From The Colorado River Conservation District:
After a winter of near-average snowfall, Mother Nature put the brakes on Western Colorado’s snowpack beginning in mid-March. As a result, the snowpack withered prematurely and West Slope runoff has suffered, a fact compounded by the lack of subsequent spring moisture. The Gunnison River peaked in mid-May and the Colorado River peak is expected this week.
According to the Colorado River District, Western Colorado’s hot and dry summer and fall of 2019 set a poor stage for whatever snow was to come, especially in the Gunnison and San Juan basins. Dry soils absorb snowmelt before streams benefit. Lack of precipitation and high winds at the end of this past winter further decimated the conversion of snow to water supply.
“We are now in year 20 of an extended dry period that we should start accepting as the new normal,” said Andy Mueller, general manager of the Colorado River District. “Warmer temperatures, dry soils and disappointing spring and summer moisture are defining how we look at future policies to determine how best to protect Western Colorado water security.”
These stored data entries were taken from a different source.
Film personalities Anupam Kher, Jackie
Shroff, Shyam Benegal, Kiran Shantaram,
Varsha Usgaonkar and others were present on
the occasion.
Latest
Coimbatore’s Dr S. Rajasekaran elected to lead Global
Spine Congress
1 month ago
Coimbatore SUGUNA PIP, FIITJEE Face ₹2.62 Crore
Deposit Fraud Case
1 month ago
The bright spots for West Slope water supply continue to be in Grand and Summit counties, where the best snowpack peaked above average in mid-April and continues to be above-average for this time of the year, feeding the Upper Colorado River reservoirs such as Dillon, Green Mountain, Wolford Mountain and Granby.
The situation is much different to the west and the south with below normal snowpack and seasonal runoff forecasts that approached half of what is normally expected in the Grand Mesa zone above the Grand Valley and lower Delta County. The same holds for the greater Gunnison, Uncompahgre and San Juan river basins.
The Western Water Assessment, based at the University of Colorado-Boulder, reported that a “very dry” April in Utah and southern Colorado spurred snowmelt, while northern Colorado benefited from near- average precipitation and near- to below-average temperatures. Summer temperatures are expected to be well above average with near-average precipitation, although important seasonal monsoonal rain activity is difficult to predict.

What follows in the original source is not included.